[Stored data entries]
================

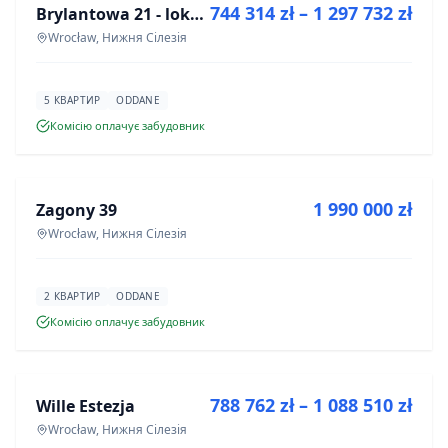
744 314 zł – 1 297 732 zł
Brylantowa 21 - lokale usługowe
ІНВЕСТИЦІЯ
Wrocław, Нижня Сілезія
5 КВАРТИР
ODDANE
Комісію оплачує забудовник
ПРОДАЖ
1 990 000 zł
Zagony 39
ІНВЕСТИЦІЯ
Wrocław, Нижня Сілезія
2 КВАРТИР
ODDANE
Комісію оплачує забудовник
ПРОДАЖ
788 762 zł – 1 088 510 zł
Wille Estezja
ІНВЕСТИЦІЯ
Wrocław, Нижня Сілезія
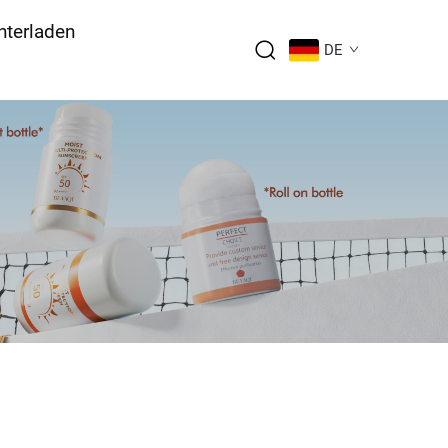
nterladen
DE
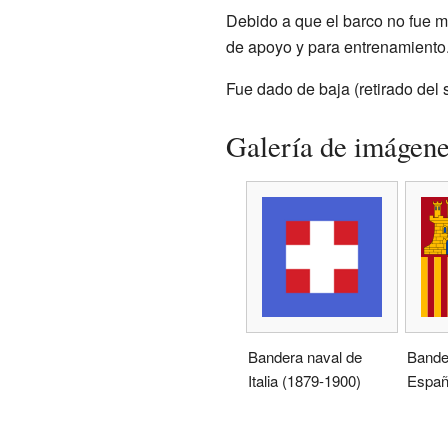
Debido a que el barco no fue m
de apoyo y para entrenamiento
Fue dado de baja (retirado del 
Galería de imágen
Bandera naval de
Bande
Italia (1879-1900)
Espa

================

§ **What the task requires**
Restate the entries above word for word, minus the pictures.

§ **Written response**
744 314 zł – 1 297 732 zł
Brylantowa 21 - lokale usługowe
ІНВЕСТИЦІЯ
Wrocław, Нижня Сілезія
5 КВАРТИР
ODDANE
Комісію оплачує забудовник
ПРОДАЖ
1 990 000 zł
Zagony 39
ІНВЕСТИЦІЯ
Wrocław, Нижня Сілезія
2 КВАРТИР
ODDANE
Комісію оплачує забудовник
ПРОДАЖ
788 762 zł – 1 088 510 zł
Wille Estezja
ІНВЕСТИЦІЯ
Wrocław, Нижня Сілезія
nterladen
DE
Debido a que el barco no fue m
de apoyo y para entrenamiento
Fue dado de baja (retirado del 
Galería de imágen
Bandera naval de
Bande
Italia (1879-1900)
Espa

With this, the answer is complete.